The Oberlin Review
<< Front page News September 21, 2007

Conversation Partners Program Helps Students Learn English

The Conversation Partners program, established in the fall of 2006, is considered an integral component of the recently restructured Oberlin College English-as-a-Second-Language curriculum.  Participants in the program meet once a week at their own convenience to talk informally in English. Partners include native English speakers—generally upperclassmen in the College of the Arts and Sciences—and current ESL students, most of whom are underclassmen in the Conservatory. However, Conversation Partners is currently experiencing a shortage of native English speakers.

As a part of the program, native speakers meet with ESL students to talk about “anything, anytime and anywhere that is convenient,” said Katya Grim, associate dean of studies and founder of the program. English-learning students use the program as a supplement to their ESL classes, whereas native speakers have the option of earning private reading credit or simply volunteering for the experience. Sessions are coordinated with the help of ESL teachers Stori Miller and Richard “Bo” Arbogast.

Describing the formation of the program, Grim commented, “The Conversation Partners [Program] was an idea we had during the first year of the restructured [ESL] program. We thought, why don’t we involve upperclassmen native speakers? We can give [ESL students and native speakers] a chance to talk to someone with a different linguistic, cultural and college experience.”

The benefits of this exchange range from inter-cultural understanding to helping ESL students prepare for their Test on English as a Foreign Language to assistance in increasing fluency and growing accustomed to colloquial English usage.

Arbogast, who currently teaches advanced ESL courses, spoke highly of the program’s enhancement of students’ abilities outside of the classroom.  He described the difficulties of attaining fluency through limited instruction, explaining that before the introduction of conversation partners, ESL students only had the opportunity to work on integrated skills for approximately three hours a week.

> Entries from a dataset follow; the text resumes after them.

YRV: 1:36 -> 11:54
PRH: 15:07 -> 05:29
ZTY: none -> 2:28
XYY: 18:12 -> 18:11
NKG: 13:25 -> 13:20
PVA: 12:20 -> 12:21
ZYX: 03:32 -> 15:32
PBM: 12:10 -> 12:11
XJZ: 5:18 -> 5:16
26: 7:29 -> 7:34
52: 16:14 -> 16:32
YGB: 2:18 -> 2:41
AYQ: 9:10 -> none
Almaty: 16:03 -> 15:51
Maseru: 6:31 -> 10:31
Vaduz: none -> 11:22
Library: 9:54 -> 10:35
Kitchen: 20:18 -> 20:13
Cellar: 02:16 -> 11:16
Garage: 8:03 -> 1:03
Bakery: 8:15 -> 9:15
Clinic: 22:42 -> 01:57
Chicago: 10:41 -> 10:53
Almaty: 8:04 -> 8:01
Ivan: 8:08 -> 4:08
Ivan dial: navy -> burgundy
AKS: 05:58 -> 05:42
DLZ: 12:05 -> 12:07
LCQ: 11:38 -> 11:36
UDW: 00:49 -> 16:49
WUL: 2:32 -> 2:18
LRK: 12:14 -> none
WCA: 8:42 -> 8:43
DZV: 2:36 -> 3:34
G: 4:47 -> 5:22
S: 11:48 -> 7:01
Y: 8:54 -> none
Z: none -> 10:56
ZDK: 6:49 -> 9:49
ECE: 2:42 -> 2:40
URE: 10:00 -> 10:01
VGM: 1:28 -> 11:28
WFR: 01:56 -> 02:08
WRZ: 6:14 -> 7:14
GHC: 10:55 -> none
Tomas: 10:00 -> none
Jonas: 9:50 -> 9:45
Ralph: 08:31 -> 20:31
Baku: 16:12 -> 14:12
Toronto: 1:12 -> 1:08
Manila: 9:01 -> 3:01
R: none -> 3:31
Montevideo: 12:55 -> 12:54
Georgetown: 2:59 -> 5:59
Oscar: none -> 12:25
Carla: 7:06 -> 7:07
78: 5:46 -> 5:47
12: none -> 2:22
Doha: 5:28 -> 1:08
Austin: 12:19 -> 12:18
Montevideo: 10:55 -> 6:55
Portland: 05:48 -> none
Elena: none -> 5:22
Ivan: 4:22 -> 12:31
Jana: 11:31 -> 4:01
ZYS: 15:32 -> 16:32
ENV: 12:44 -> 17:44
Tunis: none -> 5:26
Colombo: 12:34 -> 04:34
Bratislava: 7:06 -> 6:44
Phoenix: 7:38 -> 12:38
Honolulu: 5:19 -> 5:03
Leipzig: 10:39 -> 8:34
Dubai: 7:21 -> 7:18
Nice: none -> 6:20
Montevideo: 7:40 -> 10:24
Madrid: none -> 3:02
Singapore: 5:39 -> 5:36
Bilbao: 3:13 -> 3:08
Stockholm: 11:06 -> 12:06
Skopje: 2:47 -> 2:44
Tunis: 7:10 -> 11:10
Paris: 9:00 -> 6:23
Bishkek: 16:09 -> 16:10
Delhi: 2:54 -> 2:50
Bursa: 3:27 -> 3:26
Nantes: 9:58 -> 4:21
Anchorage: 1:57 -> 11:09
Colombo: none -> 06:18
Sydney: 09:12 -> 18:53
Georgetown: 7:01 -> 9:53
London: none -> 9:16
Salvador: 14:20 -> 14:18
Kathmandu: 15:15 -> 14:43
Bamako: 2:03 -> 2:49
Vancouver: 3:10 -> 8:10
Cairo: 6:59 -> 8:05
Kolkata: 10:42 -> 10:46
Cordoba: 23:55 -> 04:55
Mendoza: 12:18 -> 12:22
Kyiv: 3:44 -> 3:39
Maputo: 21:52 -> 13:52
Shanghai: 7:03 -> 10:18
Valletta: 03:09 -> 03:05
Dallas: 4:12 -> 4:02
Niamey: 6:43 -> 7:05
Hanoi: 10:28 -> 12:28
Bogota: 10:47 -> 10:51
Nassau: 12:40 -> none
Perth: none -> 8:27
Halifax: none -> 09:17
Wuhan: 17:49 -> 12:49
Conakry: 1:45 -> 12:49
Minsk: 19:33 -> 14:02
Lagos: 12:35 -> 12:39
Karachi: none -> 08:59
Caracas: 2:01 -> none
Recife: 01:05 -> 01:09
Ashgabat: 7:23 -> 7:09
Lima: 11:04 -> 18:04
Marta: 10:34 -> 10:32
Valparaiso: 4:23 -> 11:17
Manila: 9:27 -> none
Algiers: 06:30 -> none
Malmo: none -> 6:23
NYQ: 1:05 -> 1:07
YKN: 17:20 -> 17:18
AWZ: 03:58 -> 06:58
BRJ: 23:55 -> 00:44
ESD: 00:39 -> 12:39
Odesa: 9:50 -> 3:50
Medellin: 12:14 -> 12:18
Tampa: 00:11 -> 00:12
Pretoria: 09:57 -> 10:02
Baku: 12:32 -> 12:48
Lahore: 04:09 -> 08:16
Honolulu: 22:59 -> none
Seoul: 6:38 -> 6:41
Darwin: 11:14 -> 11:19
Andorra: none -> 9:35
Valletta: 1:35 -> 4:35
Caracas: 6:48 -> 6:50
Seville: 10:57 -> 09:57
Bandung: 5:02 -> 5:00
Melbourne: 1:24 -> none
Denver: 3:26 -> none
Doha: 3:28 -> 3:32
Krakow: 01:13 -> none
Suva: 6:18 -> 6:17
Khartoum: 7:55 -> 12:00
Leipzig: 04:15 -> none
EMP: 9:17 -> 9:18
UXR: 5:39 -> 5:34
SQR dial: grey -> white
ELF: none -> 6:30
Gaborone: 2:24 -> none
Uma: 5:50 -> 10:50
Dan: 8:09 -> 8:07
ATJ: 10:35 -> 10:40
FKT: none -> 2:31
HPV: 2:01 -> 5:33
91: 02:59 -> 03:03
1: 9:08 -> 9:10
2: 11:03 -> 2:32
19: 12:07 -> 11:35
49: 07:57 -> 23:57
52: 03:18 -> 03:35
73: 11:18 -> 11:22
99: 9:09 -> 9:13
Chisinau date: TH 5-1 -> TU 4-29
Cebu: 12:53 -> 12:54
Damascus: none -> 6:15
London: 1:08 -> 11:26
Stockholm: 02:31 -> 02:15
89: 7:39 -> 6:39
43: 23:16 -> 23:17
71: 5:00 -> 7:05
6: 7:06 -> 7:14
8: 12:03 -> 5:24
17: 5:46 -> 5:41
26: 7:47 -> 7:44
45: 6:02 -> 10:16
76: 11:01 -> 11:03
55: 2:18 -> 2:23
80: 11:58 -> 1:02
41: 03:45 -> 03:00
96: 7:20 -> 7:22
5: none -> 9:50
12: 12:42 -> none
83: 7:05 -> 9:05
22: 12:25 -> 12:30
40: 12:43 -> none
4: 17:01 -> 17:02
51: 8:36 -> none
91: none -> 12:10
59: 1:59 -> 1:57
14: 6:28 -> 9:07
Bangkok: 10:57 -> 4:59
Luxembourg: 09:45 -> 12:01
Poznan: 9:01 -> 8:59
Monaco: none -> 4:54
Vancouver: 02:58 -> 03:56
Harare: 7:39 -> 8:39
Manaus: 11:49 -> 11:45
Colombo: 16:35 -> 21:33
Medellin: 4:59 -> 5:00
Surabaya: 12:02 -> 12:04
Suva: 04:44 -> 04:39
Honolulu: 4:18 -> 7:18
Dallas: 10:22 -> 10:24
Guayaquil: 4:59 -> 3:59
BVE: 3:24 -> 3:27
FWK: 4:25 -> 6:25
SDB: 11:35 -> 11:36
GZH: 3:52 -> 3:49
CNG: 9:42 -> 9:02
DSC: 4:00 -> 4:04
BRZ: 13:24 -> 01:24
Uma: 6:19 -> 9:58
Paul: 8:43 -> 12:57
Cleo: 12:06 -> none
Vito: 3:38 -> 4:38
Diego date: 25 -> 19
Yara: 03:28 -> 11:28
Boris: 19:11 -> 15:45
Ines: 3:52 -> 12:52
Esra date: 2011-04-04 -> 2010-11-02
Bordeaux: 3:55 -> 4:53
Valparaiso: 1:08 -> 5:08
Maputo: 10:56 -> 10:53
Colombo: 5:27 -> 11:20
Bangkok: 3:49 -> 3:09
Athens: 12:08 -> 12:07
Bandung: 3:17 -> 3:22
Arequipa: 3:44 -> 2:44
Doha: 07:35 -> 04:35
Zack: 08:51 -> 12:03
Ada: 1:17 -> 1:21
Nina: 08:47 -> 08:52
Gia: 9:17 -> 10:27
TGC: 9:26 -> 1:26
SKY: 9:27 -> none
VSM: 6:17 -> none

“It’s a chance to build a relationship with someone,” he said. “It’s a safe environment” in which students do not feel that they are being graded on performance but can relax and let the conversation go where it will.

Dean Grim added, “Becoming integrated in the larger Oberlin College community is often an intimidating process for international students learning English.”

In addition to serving as a means of providing ESL students with extra conversational practice and facilitating connection between students of different backgrounds, the program has also helped many international students satisfy the Oberlin Conservatory’s requirement of passing the TOEFL, which involves giving an academic address, with a certain minimum score.

“It’s a different register of speech, a more formal language than simply talking about the weather,” said Arbogast.

“Native English speakers are expected to correct ESL students’ grammar and usage during meetings,” added Grim.

The Conversation Partners program also allows English speakers to foster their knowledge about a different part of the world. Arbogast explained, “I’ve seen a few conversation partners who might be second- or third-generation immigrants” trying to reconnect with their heritage by speaking with others who share it.

“We are very careful to pair students based on interests,” said Grim. “In the spring we coordinate with Shansi and several language departments.”

English speakers studying a language at Oberlin are occasionally with ESL students who are native speakers of that language, allowing for inter-linguistic exchange in addition to inter-cultural communication.

Volunteers also have the option of sitting in on ESL class sessions, an experience that could be valuable to students considering programs such as the Shansi Fellowship, the Peace Corps and other ESL-related post-Oberlin experiences. 

Despite all of these potential benefits, both Arbogast and Grim stressed a lack of involvement on the part of native English speaking students.

“It’s never been so hard to find students,” said Grim. “[The program] has been working well and we want to continue it. Any help we can get would be appreciated.”